3. Menjadi terlalu baik
“Apa pun yang kamu suka!”

“Saya tidak keberatan menyaksikan film apa saja!”

“Saya akan memiliki apa yang kamu punya!”

Saat seorang wanita benar-benar menyukai seorang pria, dia terkadang berhenti mengungkapkan pendapatnya dan mulai berbaur ke dalam kehidupan pria tersebut sebisa mungkin agar mendapat perhatian (hal tersebut sering terjadi setelah bercinta).

Jadilah wanita yang apa adanya, wanita pemikir yang mandiri yang membuat sang pria benar-benar jatuh cinta. Jangan mengganti program drama TV dengan program olahraga kesukaan sang pria, mengenakan baju yang disukai pria dan melupakan semua hobi Anda. Itu sangat tidak menarik.

Tetaplah pada pendirian Anda. Jika dia mengejek karena menyaksikan “Come Dine With Reality Tattooed Brides” setiap pekan, abaikan dan saksikan saja program tersebut. Karena sebenarnya dia juga ingin berkencan dengan orang yang seimbang dengannya.

4. Coba buat dia cemburu
Ada kalanya, Anda merasa bahwa kekasih Anda tidak lagi tertarik. Anda mungkin merasa tergoda untuk membuatnya agak sedikit cemburu. Haruskan Anda melakukannya? Berhati-hatilah.

Kenyataannya adalah, jika seorang pria menyukai Anda, dia akan secara otomatis merasa bahwa Anda selalu dikejar-dikejar oleh pria lainnya. Dia merasa bahwa Anda sangat cantik sehingga saat Anda naik bus, banyak “serigala kelaparan” yang ingin memangsa Anda.

Jadi jika Anda membuat dia cemburu terlalu sering, dia akan berpikir, “Apa sih maunya dia sebenarnya?” Lebih baik bersenang-senanglah dengan sahabat wanita Anda. Teruslah berlatih di pusat kebugaran. Berliburlah sesekali tanpa pasangan Anda.
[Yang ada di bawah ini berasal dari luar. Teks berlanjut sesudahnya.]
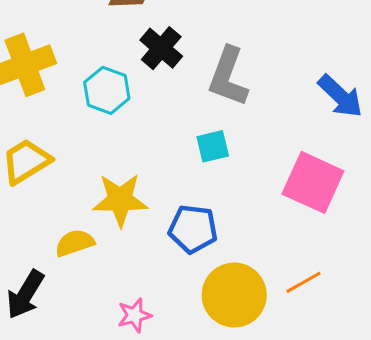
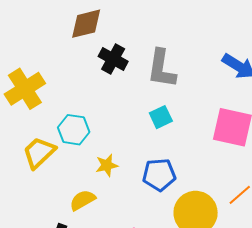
cyan hexagon: (107, 90) -> (74, 130), moved
yellow star: (120, 200) -> (107, 165), size x0.6

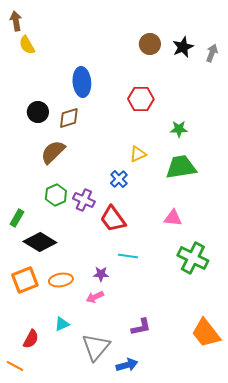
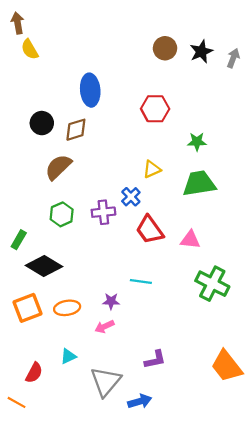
purple cross: (84, 200) -> (103, 212), moved, turned -30
red trapezoid: (113, 219) -> (150, 230), moved

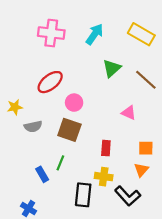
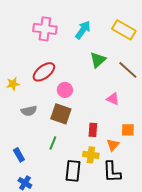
yellow star: (15, 107) -> (13, 84), moved
orange triangle: (141, 170) -> (113, 145), moved
blue rectangle: (42, 174) -> (19, 155), moved
black L-shape: (128, 196) -> (112, 172), turned 40

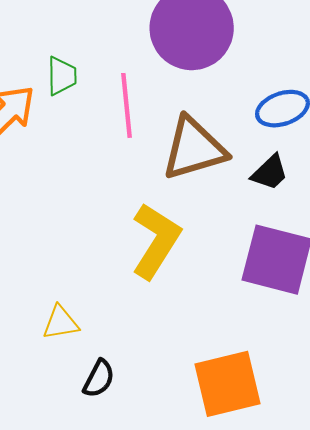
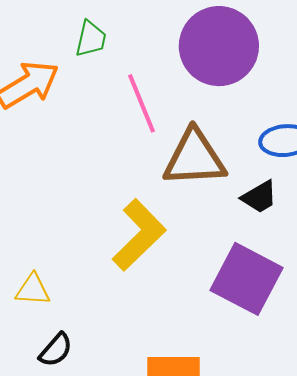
green trapezoid: (62, 76) -> (91, 39), moved
pink line: (127, 105) -> (142, 103), turned -30

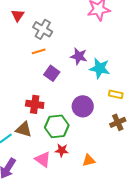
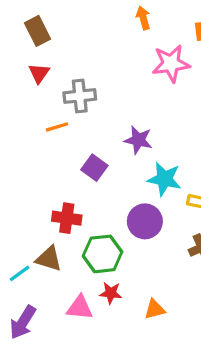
gray cross: (43, 29) -> (80, 96), turned -36
orange line: (39, 51) -> (57, 127), moved
cyan star: (100, 68) -> (164, 179), moved
pink triangle: (43, 159) -> (80, 308), turned -30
Ambilah kesempatan untuk bertemu orang baru. Tempatkanlah diri Anda yang membuat dirinya khawatir bahwa Anda akan bertemu dengan seseorang yang lebih baik darinya, dan akan menjaga kelakuannya sebaik mungkin saat berada di dekat Anda.

5. Reaksi berlebihan
Para pria tentu saja menyukai wanita yang kuat dan bersemangat. Namun menurut pria, seorang wanita yang kuat bukanlah wanita yang berteriak kepadanya setiap kali matanya melirik wanita lain, marah-marah ketika pria pulang malam atau menceramahi sang pria karena telah mengecewakan.

Tanda kekuatan yang sebenarnya adalah sikap tenang, jangan biarkan dia tahu bahwa Anda menyukainya. Dia akan jauh lebih khawatir kehilangan Anda jika Anda dengan tenang dan dengan singkat mengungkapkan kepadanya hal yang salah dan mengatakan bahwa Anda akan kembali kepadanya lagi saat dia telah menyelesaikan masalahnya (lalu meninggalkan dia sendiri).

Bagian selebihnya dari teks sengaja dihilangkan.